**Requirement**:
The data must be given again exactly as written, with all images omitted.

**Stored items**:
---
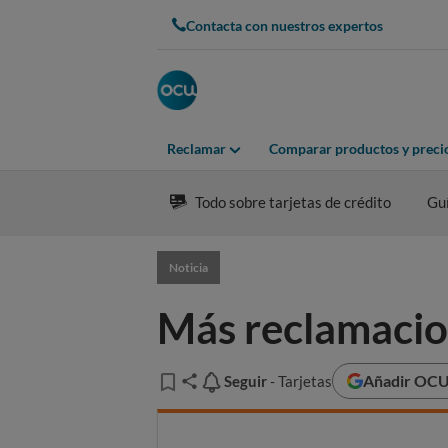
Contacta con nuestros expertos
Reclamar
Comparar productos y preci
Todo sobre tarjetas de crédito
Gu
Noticia
Más reclamacion
Añadir OCU 
Seguir
Seguir
- Tarjetas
---
**Exercise answer**:
Contacta con nuestros expertos
Reclamar
Comparar productos y preci
Todo sobre tarjetas de crédito
Gu
Noticia
Más reclamacion
Añadir OCU 
Seguir
Seguir
- Tarjetas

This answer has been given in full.